Okay... Advice on how to meet people with the same interests as me?

I'm not the type to just go up and say hi to someone. I'm a terrible conversationalist. The majority of the people out there, I want nothing to do with. And the majority of the people I want to meet most likely are as reclusive as me. So.. what do I do?
 
 
Current Mood: contemplativecontemplative
Current Music: Blind Guardian - Age of False Innocence
 
 
 
Vivinusvivinus on January 3rd, 2003 12:12 pm (UTC)
What I sometimes do is try ti find out what people are like just by sitting and watching everbody.. But then again, I also have no friends.

You can try things like going back to school (College is a great place to meet people). Maybe go to church or church events, Although I've personally never been to Church, I would think that's a good place to meet good people. Or try visiting the library, maybe read some of your favorite books (Or books you haven't read yet and would like to read), or look at things for inspiration in writing, and do some writing there, maybe someone will notice you and approach you, or you'll see someone reading a Dean Koontz book or something.

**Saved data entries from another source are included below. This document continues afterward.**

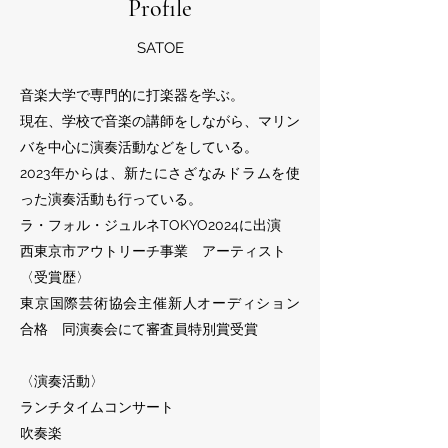
Profile
SATOE
音楽大学で専門的に
打楽器を学ぶ。
現在、
学校で音楽の講師をしながら、マリン
バを中心に演奏活動などをしている。
2023年からは、新たにさざなみドラムを使
った演奏活動も行っている。
ラ・フォル・ジュルネTOKYO2024に出演
西東京市アウトリーチ事業 アーティスト
〈受賞歴〉
東京国際芸術協会主催新人オーディション
合格 同演奏会にて審査員特別賞受賞
〈演奏活動〉
ランチタイムコンサート
吹奏楽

You can also trying making (Or having a web designer friend making) a personalized website, one of those "all about me" type of things. I know there are kinda of teen sites like that, where you can submit a picture and information about yourself and meet people that way (Even have things like that for dating, but that's usually for later aged people).

You live in Colorado, do you ski at all, or know how? You can always go skiing, or maybe ice skating (Always a chance of meeting a person that way).

Or maybe start playing the violin again and going to some music classes or something.

Just a few ideas to help, I guess.. You don't need to do anything you don't want to, just because people encourage it or you feel like you should. Just be content and happy.
Marianneresplendentposy on January 3rd, 2003 05:49 pm (UTC)
I've thought about going to the bookstore or something like that, but then I'm not sure what to do once I get there. Even if I see someone who I might want to try talking to, I have all these insecurities, and I don't think that I could take the first step and approach them. I also fear that I might be putting people off, because whenever I'm around people, I try to ignore them, never make eye contact, etc. because they make me uncomfortable. So if I don't look approachable, then I don't think people will approach me. I think that's the main problem that I have...
(Anonymous) on January 3rd, 2003 07:06 pm (UTC)
The bookstore is a good place to start. You're best bet is to try to let go of these certain insecurities and have more confidence in yourself. When good people choose friends, they don't look what's in the outside; they're first impression isn't "Oh, she's ugly so I'm not going to talk to her," etc, etc.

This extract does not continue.